Como sabe cualquiera que haya participado en una, las ofertas públicas de empleo son una especie de yincana salvaje. Empiezan con la ingestión intensiva y acrítica de conocimientos —nueve de cada diez, inútiles— constituidos en temario, siguen con un bingo caprichoso disfrazado de examen tipo test y, si se pasa el corte, culminan rascando decimales a base de méritos tan diversos como arbitrarios. A veces, para joder un poco más, se incluye esa inconmensurable tomadura de pelo llamada psicotécnico que consiste en adivinar si a un cuadrado le sigue un triángulo, un círculo o la madre que lo parió, que suele ser la respuesta correcta. Atravesadas todas esas pantallas del videojuego, llega el momento de descubrir, como en el viejo Un, dos, tres, si te ha tocado el apartamento —el curro para toda la vida— o tienes que conformarte con la vaca, que en este caso es entrar en las listas de sustituciones.

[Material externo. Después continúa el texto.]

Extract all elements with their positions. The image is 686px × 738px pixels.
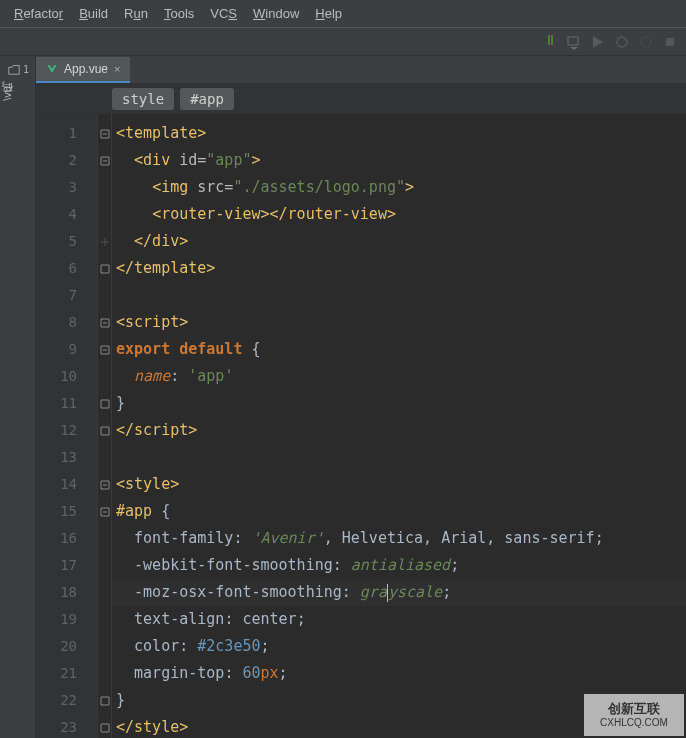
fold-open-icon[interactable] <box>100 318 110 328</box>
tab-app-vue[interactable]: App.vue × <box>36 57 130 83</box>
line-number: 21 <box>36 660 97 687</box>
menu-refactor[interactable]: Refactor <box>6 2 71 25</box>
line-number: 1 <box>36 120 97 147</box>
line-number: 19 <box>36 606 97 633</box>
line-gutter: 1 2 3 4 5 6 7 8 9 10 11 12 13 14 15 16 1… <box>36 114 98 738</box>
fold-close-icon[interactable] <box>100 237 110 247</box>
line-number: 15 <box>36 498 97 525</box>
git-indicator-icon[interactable] <box>542 34 558 50</box>
line-number: 10 <box>36 363 97 390</box>
svg-rect-1 <box>551 35 553 45</box>
fold-open-icon[interactable] <box>100 345 110 355</box>
line-number: 3 <box>36 174 97 201</box>
watermark: 创新互联 CXHLCQ.COM <box>584 694 684 736</box>
watermark-text-en: CXHLCQ.COM <box>600 717 668 729</box>
vue-file-icon <box>46 63 58 75</box>
left-vertical-label[interactable]: 码\vu <box>0 82 15 105</box>
line-number: 16 <box>36 525 97 552</box>
line-number: 8 <box>36 309 97 336</box>
menu-tools[interactable]: Tools <box>156 2 202 25</box>
project-tool-icon[interactable]: 1 <box>0 56 36 82</box>
tab-filename: App.vue <box>64 62 108 76</box>
line-number: 22 <box>36 687 97 714</box>
fold-close-icon[interactable] <box>100 399 110 409</box>
menu-run[interactable]: Run <box>116 2 156 25</box>
config-dropdown-icon[interactable] <box>566 34 582 50</box>
close-icon[interactable]: × <box>114 63 120 75</box>
menu-vcs[interactable]: VCS <box>202 2 245 25</box>
line-number: 14 <box>36 471 97 498</box>
line-number: 7 <box>36 282 97 309</box>
line-number: 5 <box>36 228 97 255</box>
fold-column <box>98 114 112 738</box>
fold-open-icon[interactable] <box>100 480 110 490</box>
menu-help[interactable]: Help <box>307 2 350 25</box>
code-editor[interactable]: 1 2 3 4 5 6 7 8 9 10 11 12 13 14 15 16 1… <box>36 114 686 738</box>
left-tool-column: 1 码\vu <box>0 56 36 738</box>
run-icon[interactable] <box>590 34 606 50</box>
line-number: 18 <box>36 579 97 606</box>
line-number: 20 <box>36 633 97 660</box>
code-area[interactable]: <template> <div id="app"> <img src="./as… <box>112 114 686 738</box>
stop-icon[interactable] <box>662 34 678 50</box>
fold-close-icon[interactable] <box>100 264 110 274</box>
svg-point-3 <box>617 37 627 47</box>
svg-rect-0 <box>548 35 550 45</box>
crumb-style[interactable]: style <box>112 88 174 110</box>
line-number: 13 <box>36 444 97 471</box>
line-number: 9 <box>36 336 97 363</box>
line-number: 12 <box>36 417 97 444</box>
fold-open-icon[interactable] <box>100 129 110 139</box>
editor-tab-bar: App.vue × <box>36 56 686 84</box>
debug-icon[interactable] <box>614 34 630 50</box>
fold-close-icon[interactable] <box>100 426 110 436</box>
line-number: 11 <box>36 390 97 417</box>
line-number: 6 <box>36 255 97 282</box>
crumb-app[interactable]: #app <box>180 88 234 110</box>
line-number: 23 <box>36 714 97 738</box>
svg-rect-5 <box>666 38 674 46</box>
svg-rect-2 <box>568 37 578 45</box>
line-number: 2 <box>36 147 97 174</box>
line-number: 17 <box>36 552 97 579</box>
line-number: 4 <box>36 201 97 228</box>
toolbar <box>0 28 686 56</box>
watermark-text-cn: 创新互联 <box>608 701 660 717</box>
fold-close-icon[interactable] <box>100 723 110 733</box>
fold-open-icon[interactable] <box>100 507 110 517</box>
svg-point-4 <box>641 37 651 47</box>
menu-window[interactable]: Window <box>245 2 307 25</box>
menu-bar: Refactor BBuilduild Run Tools VCS Window… <box>0 0 686 28</box>
menu-build[interactable]: BBuilduild <box>71 2 116 25</box>
fold-open-icon[interactable] <box>100 156 110 166</box>
fold-close-icon[interactable] <box>100 696 110 706</box>
breadcrumb-bar: style #app <box>36 84 686 114</box>
coverage-icon[interactable] <box>638 34 654 50</box>
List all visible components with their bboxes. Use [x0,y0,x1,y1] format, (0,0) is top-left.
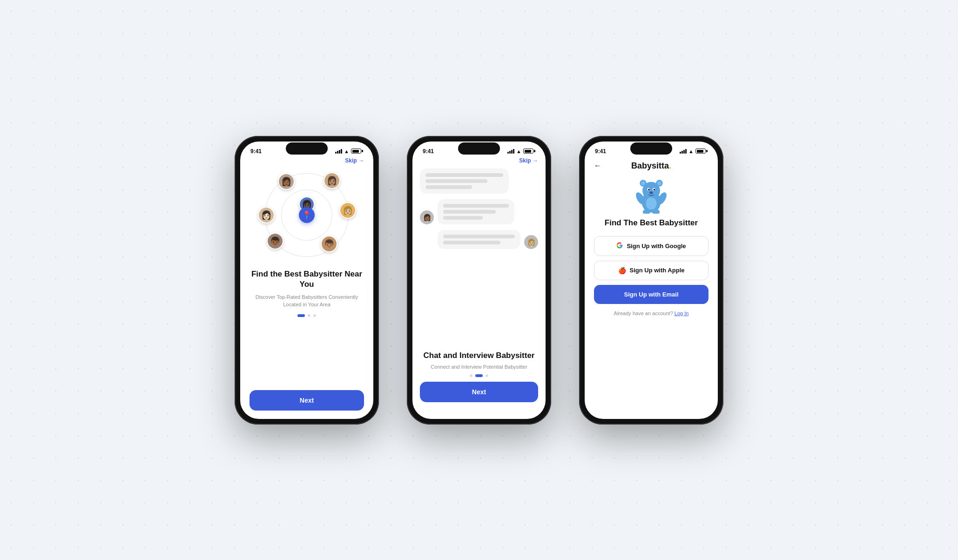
phone-2-btn-wrap: Next [412,382,546,411]
chat-line [425,185,472,189]
svg-point-9 [654,189,655,190]
avatar-4: 👦🏾 [267,233,283,250]
phone-2-title: Chat and Interview Babysitter [412,351,546,361]
phone-2-screen: 9:41 ▲ Skip → [412,142,546,419]
wifi-icon-3: ▲ [688,148,694,154]
skip-button-2[interactable]: Skip → [420,157,538,164]
skip-button[interactable]: Skip → [250,157,364,164]
chat-line [443,210,496,214]
dot-2-1 [470,374,472,377]
signal-bars-icon [335,149,342,154]
dot-2-3 [486,374,488,377]
avatar-2: 👩🏽 [324,172,340,189]
avatar-3: 👩🏻 [258,207,275,223]
battery-icon [351,148,363,154]
apple-signup-button[interactable]: 🍎 Sign Up with Apple [594,261,708,280]
wifi-icon: ▲ [344,148,349,154]
avatar-6: 👩🏼 [339,202,356,219]
dot-3 [313,314,316,317]
chat-avatar-2: 👩🏼 [524,235,538,249]
chat-avatar-1: 👩🏾 [420,210,434,224]
google-icon [616,242,623,250]
phone-2: 9:41 ▲ Skip → [407,136,551,425]
login-text: Already have an account? Log In [585,310,718,316]
chat-illustration: 👩🏾 👩🏼 [412,169,546,347]
phone-3-notch [630,142,672,155]
svg-point-11 [646,197,656,209]
phone-1-description: Discover Top-Rated Babysitters Convenien… [250,293,364,309]
phone-3-header: ← Babysitta. [585,157,718,173]
battery-icon-3 [695,148,708,154]
phone-1-notch [286,142,328,155]
app-title: Babysitta. [631,161,671,171]
chat-row-2: 👩🏼 [420,230,538,249]
chat-bubble-1 [420,169,509,194]
phone-2-top: Skip → [412,157,546,169]
phones-container: 9:41 ▲ Skip → [235,136,723,425]
phone-2-notch [458,142,500,155]
svg-point-4 [641,181,645,185]
phone-3-icons: ▲ [680,148,708,154]
login-link[interactable]: Log In [675,310,689,316]
find-title: Find The Best Babysitter [585,218,718,228]
phone-1-icons: ▲ [335,148,363,154]
dot-1-active [297,314,305,317]
page-dots-2 [412,374,546,377]
signup-buttons: Sign Up with Google 🍎 Sign Up with Apple… [585,236,718,304]
phone-1-screen: 9:41 ▲ Skip → [240,142,373,419]
avatar-1: 👩🏾 [278,173,295,190]
phone-3: 9:41 ▲ ← Babysitta. [579,136,723,425]
signal-bars-icon-3 [680,149,687,154]
dot-2-active [475,374,483,377]
svg-point-5 [657,181,661,185]
phone-1-time: 9:41 [250,148,262,155]
next-button-1[interactable]: Next [250,390,364,411]
apple-signup-label: Sign Up with Apple [630,267,685,274]
location-pin: 📍 [299,207,315,223]
chat-bubble-2 [438,199,514,224]
chat-line [443,216,483,220]
svg-point-8 [648,189,650,190]
battery-icon-2 [523,148,535,154]
phone-2-time: 9:41 [423,148,434,155]
email-signup-label: Sign Up with Email [624,291,678,298]
chat-line [443,235,515,238]
avatar-5: 👦🏽 [321,236,337,252]
chat-bubble-3 [438,230,520,249]
google-signup-label: Sign Up with Google [627,243,686,250]
email-signup-button[interactable]: Sign Up with Email [594,285,708,304]
phone-1: 9:41 ▲ Skip → [235,136,379,425]
phone-2-icons: ▲ [507,148,535,154]
bear-illustration [585,173,718,218]
dot-2 [308,314,310,317]
page-dots-1 [250,314,364,317]
chat-line [425,179,487,183]
google-signup-button[interactable]: Sign Up with Google [594,236,708,256]
chat-line [425,173,503,177]
phone-1-content: Skip → 📍 👩🏾 👩🏽 👩🏻 👦🏾 👦🏽 👩🏼 👩🏿 [240,157,373,419]
apple-icon: 🍎 [618,267,626,274]
chat-line [443,204,509,208]
map-illustration: 📍 👩🏾 👩🏽 👩🏻 👦🏾 👦🏽 👩🏼 👩🏿 [256,169,358,262]
next-button-2[interactable]: Next [420,382,538,402]
back-button[interactable]: ← [594,162,601,170]
phone-2-description: Connect and Interview Potential Babysitt… [412,364,546,370]
signal-bars-icon-2 [507,149,514,154]
chat-line [443,241,500,244]
svg-point-10 [649,191,653,194]
phone-3-time: 9:41 [595,148,606,155]
phone-3-screen: 9:41 ▲ ← Babysitta. [585,142,718,419]
phone-1-title: Find the Best Babysitter Near You [250,269,364,290]
wifi-icon-2: ▲ [516,148,521,154]
chat-row-1: 👩🏾 [420,199,538,224]
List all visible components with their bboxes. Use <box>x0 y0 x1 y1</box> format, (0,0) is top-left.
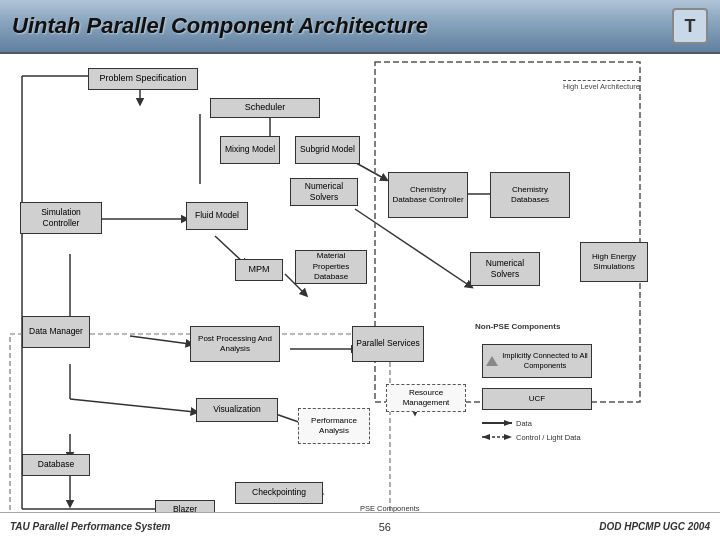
svg-line-8 <box>355 209 470 286</box>
svg-line-10 <box>130 336 190 344</box>
page-title: Uintah Parallel Component Architecture <box>12 13 428 39</box>
main-diagram: High Level Architecture Problem Specific… <box>0 54 720 540</box>
implicitly-box: Implicitly Connected to All Components <box>482 344 592 378</box>
svg-marker-27 <box>504 434 512 440</box>
chemistry-db-box: Chemistry Databases <box>490 172 570 218</box>
post-processing-box: Post Processing And Analysis <box>190 326 280 362</box>
control-light-legend: Control / Light Data <box>482 432 581 442</box>
footer-page-number: 56 <box>379 521 391 533</box>
logo-icon: T <box>672 8 708 44</box>
header: Uintah Parallel Component Architecture T <box>0 0 720 54</box>
parallel-services-box: Parallel Services <box>352 326 424 362</box>
performance-analysis-box: Performance Analysis <box>298 408 370 444</box>
csafe-sublabel: High Level Architecture <box>563 80 640 91</box>
arrows-svg <box>0 54 720 540</box>
high-energy-sim-box: High Energy Simulations <box>580 242 648 282</box>
material-properties-box: Material Properties Database <box>295 250 367 284</box>
checkpointing-box: Checkpointing <box>235 482 323 504</box>
mpm-box: MPM <box>235 259 283 281</box>
ucf-box: UCF <box>482 388 592 410</box>
subgrid-model-box: Subgrid Model <box>295 136 360 164</box>
svg-marker-25 <box>504 420 512 426</box>
page: Uintah Parallel Component Architecture T <box>0 0 720 540</box>
database-box: Database <box>22 454 90 476</box>
resource-management-box: Resource Management <box>386 384 466 412</box>
numerical-solvers-right-box: Numerical Solvers <box>470 252 540 286</box>
mixing-model-box: Mixing Model <box>220 136 280 164</box>
data-manager-box: Data Manager <box>22 316 90 348</box>
data-legend: Data <box>482 418 532 428</box>
footer-left: TAU Parallel Performance System <box>10 521 170 532</box>
scheduler-box: Scheduler <box>210 98 320 118</box>
svg-marker-28 <box>482 434 490 440</box>
footer-right: DOD HPCMP UGC 2004 <box>599 521 710 532</box>
simulation-controller-box: Simulation Controller <box>20 202 102 234</box>
non-pse-label: Non-PSE Components <box>475 322 560 331</box>
chemistry-db-controller-box: Chemistry Database Controller <box>388 172 468 218</box>
visualization-box: Visualization <box>196 398 278 422</box>
numerical-solvers-top-box: Numerical Solvers <box>290 178 358 206</box>
fluid-model-box: Fluid Model <box>186 202 248 230</box>
problem-spec-box: Problem Specification <box>88 68 198 90</box>
footer: TAU Parallel Performance System 56 DOD H… <box>0 512 720 540</box>
svg-line-13 <box>70 399 195 412</box>
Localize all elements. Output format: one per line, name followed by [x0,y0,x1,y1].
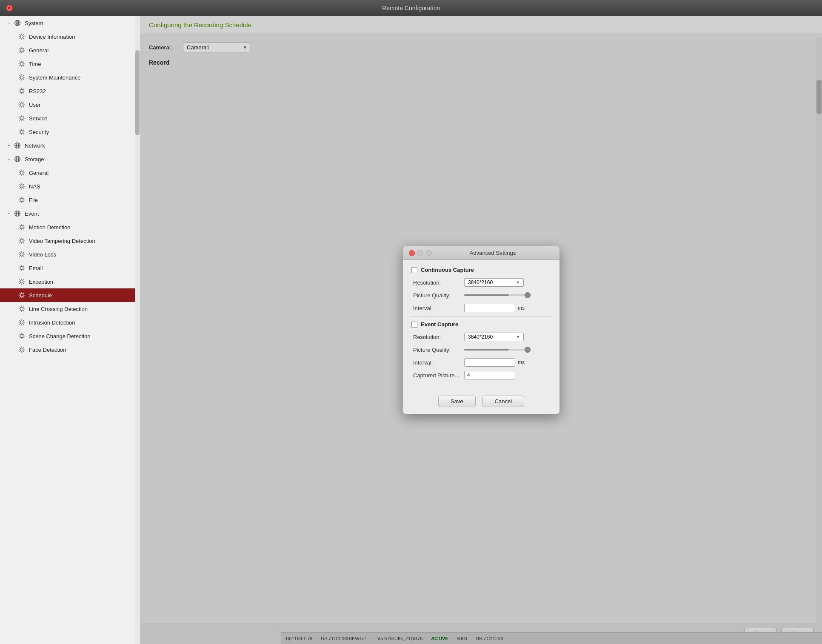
time-label: Time [29,61,41,67]
scene-change-label: Scene Change Detection [29,333,91,339]
continuous-quality-label: Picture Quality: [413,292,464,299]
event-quality-row: Picture Quality: [411,345,551,354]
svg-point-24 [20,225,23,228]
sidebar-item-general-system[interactable]: General [0,43,140,57]
event-resolution-row: Resolution: 3840*2160 ▼ [411,333,551,341]
continuous-quality-slider-track [464,294,528,296]
event-quality-slider-thumb[interactable] [525,347,531,353]
general-storage-icon [17,168,26,177]
svg-point-30 [20,307,23,310]
svg-point-33 [20,348,23,351]
event-resolution-arrow-icon: ▼ [516,335,520,339]
security-icon [17,127,26,137]
user-icon [17,100,26,109]
service-label: Service [29,115,47,122]
rs232-icon [17,86,26,96]
svg-point-26 [20,253,23,256]
sidebar-item-line-crossing[interactable]: Line Crossing Detection [0,302,140,316]
device-info-icon [17,32,26,41]
sidebar-item-device-info[interactable]: Device Information [0,30,140,43]
device-info-label: Device Information [29,34,75,40]
modal-cancel-button[interactable]: Cancel [482,396,524,407]
window-close-button[interactable]: × [6,5,13,11]
event-toggle[interactable]: − [5,210,13,217]
sidebar-item-schedule[interactable]: Schedule [0,288,140,302]
event-resolution-value: 3840*2160 [468,334,493,340]
event-quality-slider[interactable] [464,345,528,354]
continuous-resolution-select[interactable]: 3840*2160 ▼ [464,278,524,287]
event-quality-slider-fill [464,349,509,350]
rs232-label: RS232 [29,88,46,94]
continuous-capture-checkbox[interactable] [411,267,417,273]
modal-body: Continuous Capture Resolution: 3840*2160… [403,260,559,390]
video-tampering-label: Video Tampering Detection [29,238,95,244]
storage-globe-icon [13,154,22,164]
sidebar-item-storage[interactable]: − Storage [0,152,140,166]
sidebar-item-system[interactable]: − System [0,16,140,30]
event-quality-label: Picture Quality: [413,347,464,353]
captured-pictures-input[interactable] [464,371,515,379]
network-label: Network [25,142,45,149]
continuous-resolution-row: Resolution: 3840*2160 ▼ [411,278,551,287]
event-quality-slider-track [464,349,528,350]
modal-footer: Save Cancel [403,390,559,414]
sidebar-item-scene-change[interactable]: Scene Change Detection [0,329,140,343]
svg-point-11 [20,130,23,133]
sidebar-item-nas[interactable]: NAS [0,180,140,193]
network-toggle[interactable]: + [5,142,13,149]
sidebar-item-face-detection[interactable]: Face Detection [0,343,140,356]
sidebar-item-system-maintenance[interactable]: System Maintenance [0,71,140,84]
svg-point-5 [20,48,23,51]
sidebar-item-motion-detection[interactable]: Motion Detection [0,220,140,234]
continuous-capture-label: Continuous Capture [421,267,474,273]
schedule-icon [17,291,26,300]
event-interval-input[interactable] [464,358,515,367]
svg-point-10 [20,117,23,120]
svg-point-6 [20,62,23,65]
sidebar-item-security[interactable]: Security [0,125,140,139]
storage-label: Storage [25,156,44,162]
sidebar-item-rs232[interactable]: RS232 [0,84,140,98]
svg-point-27 [20,266,23,269]
sidebar-item-video-loss[interactable]: Video Loss [0,248,140,261]
modal-maximize-button[interactable] [426,250,432,256]
intrusion-detection-icon [17,318,26,327]
sidebar-item-video-tampering[interactable]: Video Tampering Detection [0,234,140,248]
sidebar-item-exception[interactable]: Exception [0,275,140,288]
svg-point-7 [20,76,23,79]
sidebar-item-time[interactable]: Time [0,57,140,71]
sidebar-item-user[interactable]: User [0,98,140,111]
sidebar-item-service[interactable]: Service [0,111,140,125]
continuous-interval-row: Interval: ms [411,304,551,312]
sidebar: − System Device Information General Time [0,16,140,644]
video-loss-icon [17,250,26,259]
scene-change-icon [17,331,26,341]
continuous-quality-slider-thumb[interactable] [525,292,531,298]
event-interval-label: Interval: [413,359,464,366]
email-icon [17,263,26,273]
nas-icon [17,182,26,191]
event-resolution-select[interactable]: 3840*2160 ▼ [464,333,524,341]
storage-toggle[interactable]: − [5,155,13,163]
sidebar-item-general-storage[interactable]: General [0,166,140,180]
sidebar-item-event[interactable]: − Event [0,207,140,220]
system-toggle[interactable]: − [5,19,13,27]
modal-save-button[interactable]: Save [438,396,476,407]
sidebar-scrollbar-thumb[interactable] [135,50,140,135]
svg-point-31 [20,321,23,324]
modal-title: Advanced Settings [432,250,554,256]
continuous-quality-slider[interactable] [464,291,528,299]
sidebar-item-file[interactable]: File [0,193,140,207]
sidebar-scrollbar[interactable] [135,16,140,644]
network-globe-icon [13,141,22,150]
sidebar-item-email[interactable]: Email [0,261,140,275]
modal-minimize-button[interactable] [417,250,423,256]
face-detection-icon [17,345,26,354]
continuous-interval-unit: ms [518,305,525,311]
event-capture-checkbox[interactable] [411,322,417,328]
main-container: − System Device Information General Time [0,16,822,644]
continuous-interval-input[interactable] [464,304,515,312]
modal-close-button[interactable] [409,250,415,256]
sidebar-item-network[interactable]: + Network [0,139,140,152]
sidebar-item-intrusion-detection[interactable]: Intrusion Detection [0,316,140,329]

Aunque sueñan con el premio gordo, quienes se presentan a las especialidades masivas (enfermería, auxiliares, celadores) de la OPE de Osakidetza aspiran, en realidad, al de consolación. Estar en un puesto medio o alto de la bolsa de trabajo equivale a la perspectiva más o menos razonable de encadenar contratos de dos meses, una semana o tres días y, mal que bien, ir tirando hasta la próxima convocatoria de plazas. Lo malo es que probablemente no haya otra en mucho tiempo. Y es ahí donde se torna en escabechina la decisión de los supertacañones de Bengoa de poner un examen trufado de tramposas preguntas sobre derecho para aligerar el número de candidatos que pasan a la siguiente fase.

Centenares de personas que vivían en el filo de la interinidad han sido definitivamente eliminadas del cruel juego. De un rato para otro, ya no sirven para suturar una herida o poner un termómetro, aunque lleven años haciéndolo. Y todo, porque como dicen con razón, han ido a pillarlas. Descaradamente, además.

Basagoiti, con la caña

Empiezo dejando claro y sin lugar a matices que retirar la tarjeta sanitaria a los inmigrantes sin papeles es una tropelía intolerable que retrata la miseria moral de quien lo ha decidido. Mucho más cuando, mirando las cifras, se descubre que no son los cuatro duros de ahorro real los que han motivado la medida, sino la convicción de que despertaría más simpatías que antipatías. El caldo que se ha ido cociendo a fuego lento durante los últimos años está listo para servirse. La prueba es que Antonio Basagoiti, catedrático de oportunismo político, ha corrido a tomarse la primera taza sin miedo a escaldarse la lengua… ni la saca de votos. Si decidió aventurarse en el Rubicón que supone escribir “primero, los de casa”, catón de la ultraderecha montaraz y malfollá, es porque sabía perfectamente que la media docena de collejas que le iban a caer no le harían ni cosquillas. Lo que buscaba y encontró era el aplauso de una parte creciente de la sociedad —sí, también de la vasca— que sostiene ese discurso cada vez más abiertamente.

¿Y ahora qué hacemos? ¿Miramos al dedo o a la luna? La respuesta de carril es poner pingando al lenguaraz presidente del PP vasco, compararlo con Marine Le Pen para salir guapo y bronceado en los titulares o tildarlo de populista de baja estofa. De acuerdo, me sumo. Es todo eso y mucho más. Pero insisto en que, metido el pie en el charco después de hacer los cálculos correspondientes, al aludido le importa un huevo de gaviota que lo crujan dialécticamente. Él simplemente ha ido a vendimiar unas uvas de la ira que están maduras.

Eso es lo que nos debería preocupar. ¿Por qué ha crecido tanto entre nosotros el sentimiento hostil hacia la inmigración? ¿Por qué lo ha hecho, particularmente, entre la gente de economía más modesta? Mucho ojo con las respuestas, porque si son tan incorrectas como hasta ahora, el río revuelto beneficiará a los pescadores como Basagoiti.